▸ **To do**: Could you output only the lines from the one containing "hjemmesiden, blandt andet" through the last line of the data, both included?

▸ **Records to use**:
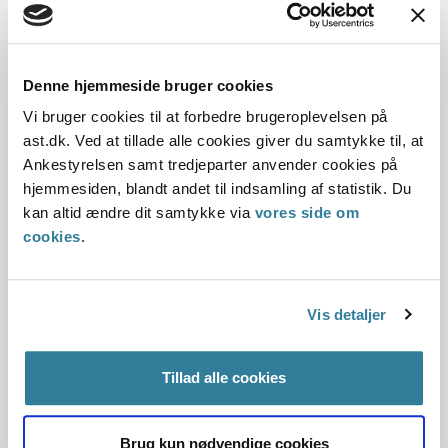
Dato for underskrift
Denne hjemmeside bruger cookies
Vi bruger cookies til at forbedre brugeroplevelsen på
02.01.2014
ast.dk. Ved at tillade alle cookies giver du samtykke til, at
Offentliggørelsesdato
Ankestyrelsen samt tredjeparter anvender cookies på
hjemmesiden, blandt andet til indsamling af statistik. Du
03.01.2014
kan altid ændre dit samtykke via
vores side om
cookies
.
Paragraf
§ 60
Vis detaljer
Journalnummer
Tillad alle cookies
2013-8206-13488
Brug kun nødvendige cookies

▸ **Written solution**:
hjemmesiden, blandt andet til indsamling af statistik. Du
03.01.2014
kan altid ændre dit samtykke via
vores side om
cookies
.
Paragraf
§ 60
Vis detaljer
Journalnummer
Tillad alle cookies
2013-8206-13488
Brug kun nødvendige cookies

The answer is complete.